Hi Mona,
I'm currently putting together some ideas for my research projects up in beautiful Dundee (Scotland). As a new lecturer there in Interactive Media Design this will be my first little foray into research before I commit (so many years of my life) to studying a PhD. The idea is to find out what research is so that I don't muck up when I come to do the real thing!
.....a word of advice. Start with a research question. If you start with a project you'll find that you spend time seeking a theoretical framework to 'explain' the work. Theoretical work should address the same problem as practise not attempt to explain or justify decisions made about the work. Unless you do this you'll find that your 'theory' will be doomed to lack any internal coherence as having been doomed to 'explain' your practice it clusters around the work rather than working through the matter at hand with any rigour.

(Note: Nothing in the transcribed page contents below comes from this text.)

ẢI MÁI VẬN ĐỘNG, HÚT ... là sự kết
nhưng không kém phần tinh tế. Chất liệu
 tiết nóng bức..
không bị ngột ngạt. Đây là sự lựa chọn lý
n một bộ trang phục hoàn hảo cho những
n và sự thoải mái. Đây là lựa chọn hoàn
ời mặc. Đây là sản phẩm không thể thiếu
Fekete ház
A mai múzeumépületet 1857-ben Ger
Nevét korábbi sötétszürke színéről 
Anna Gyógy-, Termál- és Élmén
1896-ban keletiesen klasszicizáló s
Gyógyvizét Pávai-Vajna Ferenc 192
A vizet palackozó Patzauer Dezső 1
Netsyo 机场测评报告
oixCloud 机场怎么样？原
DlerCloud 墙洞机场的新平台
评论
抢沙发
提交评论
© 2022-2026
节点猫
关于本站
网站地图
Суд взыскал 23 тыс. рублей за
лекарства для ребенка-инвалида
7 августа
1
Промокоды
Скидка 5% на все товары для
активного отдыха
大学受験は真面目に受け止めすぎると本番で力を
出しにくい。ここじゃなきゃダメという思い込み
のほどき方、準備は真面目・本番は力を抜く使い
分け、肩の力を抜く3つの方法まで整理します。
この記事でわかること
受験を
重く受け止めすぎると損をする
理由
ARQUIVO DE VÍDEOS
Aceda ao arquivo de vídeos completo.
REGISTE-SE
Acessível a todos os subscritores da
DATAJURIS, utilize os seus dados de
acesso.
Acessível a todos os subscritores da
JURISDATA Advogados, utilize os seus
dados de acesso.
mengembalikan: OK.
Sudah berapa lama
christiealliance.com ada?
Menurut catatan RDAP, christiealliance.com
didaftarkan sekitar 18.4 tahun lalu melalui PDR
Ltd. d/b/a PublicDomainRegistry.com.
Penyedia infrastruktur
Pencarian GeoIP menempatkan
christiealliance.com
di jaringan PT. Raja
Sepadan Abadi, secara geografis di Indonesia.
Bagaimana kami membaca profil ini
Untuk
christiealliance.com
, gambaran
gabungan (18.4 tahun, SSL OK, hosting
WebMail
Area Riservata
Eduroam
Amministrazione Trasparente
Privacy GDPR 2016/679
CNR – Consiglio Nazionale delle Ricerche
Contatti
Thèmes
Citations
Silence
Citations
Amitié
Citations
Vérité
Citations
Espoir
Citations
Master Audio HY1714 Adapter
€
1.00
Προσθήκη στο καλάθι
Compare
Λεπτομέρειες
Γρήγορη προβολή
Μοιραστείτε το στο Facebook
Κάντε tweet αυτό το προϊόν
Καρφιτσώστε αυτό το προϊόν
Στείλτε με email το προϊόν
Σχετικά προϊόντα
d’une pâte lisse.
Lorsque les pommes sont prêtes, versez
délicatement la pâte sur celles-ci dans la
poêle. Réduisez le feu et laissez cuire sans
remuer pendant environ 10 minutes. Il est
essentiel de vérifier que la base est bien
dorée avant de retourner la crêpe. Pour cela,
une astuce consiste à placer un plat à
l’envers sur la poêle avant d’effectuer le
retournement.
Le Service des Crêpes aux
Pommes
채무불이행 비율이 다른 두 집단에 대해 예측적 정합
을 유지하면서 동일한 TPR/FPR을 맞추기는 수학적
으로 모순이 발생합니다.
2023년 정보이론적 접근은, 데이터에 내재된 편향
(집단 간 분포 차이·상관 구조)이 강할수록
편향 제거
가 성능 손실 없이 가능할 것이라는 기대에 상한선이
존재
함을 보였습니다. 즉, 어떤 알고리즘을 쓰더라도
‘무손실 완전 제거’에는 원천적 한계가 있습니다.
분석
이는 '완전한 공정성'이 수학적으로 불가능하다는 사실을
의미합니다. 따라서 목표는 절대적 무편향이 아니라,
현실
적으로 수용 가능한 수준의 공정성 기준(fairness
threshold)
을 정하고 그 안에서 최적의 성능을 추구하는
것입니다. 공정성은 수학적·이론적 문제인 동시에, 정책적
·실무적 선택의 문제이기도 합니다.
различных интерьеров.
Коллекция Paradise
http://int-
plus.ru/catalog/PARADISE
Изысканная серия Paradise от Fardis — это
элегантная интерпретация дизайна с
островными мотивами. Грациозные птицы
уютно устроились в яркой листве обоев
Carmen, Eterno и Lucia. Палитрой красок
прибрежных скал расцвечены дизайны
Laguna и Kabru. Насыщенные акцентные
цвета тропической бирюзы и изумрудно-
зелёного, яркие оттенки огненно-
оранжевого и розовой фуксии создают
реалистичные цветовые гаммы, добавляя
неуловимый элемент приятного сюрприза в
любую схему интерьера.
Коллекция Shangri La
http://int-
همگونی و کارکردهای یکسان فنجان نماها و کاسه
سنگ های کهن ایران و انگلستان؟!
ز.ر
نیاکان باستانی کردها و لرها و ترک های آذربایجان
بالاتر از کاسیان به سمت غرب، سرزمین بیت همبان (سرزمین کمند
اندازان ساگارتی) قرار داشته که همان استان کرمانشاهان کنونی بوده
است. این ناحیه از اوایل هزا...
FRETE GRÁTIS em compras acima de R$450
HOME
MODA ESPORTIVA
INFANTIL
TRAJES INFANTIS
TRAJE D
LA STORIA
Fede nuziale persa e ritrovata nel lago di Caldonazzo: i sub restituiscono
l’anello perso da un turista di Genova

The project idea is to construct an interactive narrative surrounding the phenomenon of love at first sight.
It's a pseudo-scientific approach utilising arm-chair psychology - more a fun thing really. I'd like to know if opposites attract, or if you have to be one to know one, or if there is any rhyme or reason at all to this thing.
.... how do you know if somebody is an 'opposite' if you're dealing with the concept of love at first sight?!!
Also - the bigger question... Does anyone have any ideas of how this idea could be developed for further research.
If you peel away at the layers that surround the notion of this piece I'm sure you could come up with a core concern that will be the basis of your project. Then you have to assess whether there is anything that needs to be addressed as a piece of research. At a fundamental level you'll need to address the underlying notion that people can experience these things via technology, the whole thing will flounder immediately if you can't. You have the problem of removing the technological element of the project so that the affective elements are not mediated via an instrumental causality. There's a body of research building around the notion of affective computing (I'm not familiar with it but Piccard's Affective Computing springs to mind).
Basically if you don't want to muck up when you come to deal with the 'real thing' know what your core issue is. It's all too easy to be drawn off into areas you shouldn't unless you have this to guide you! Good luck!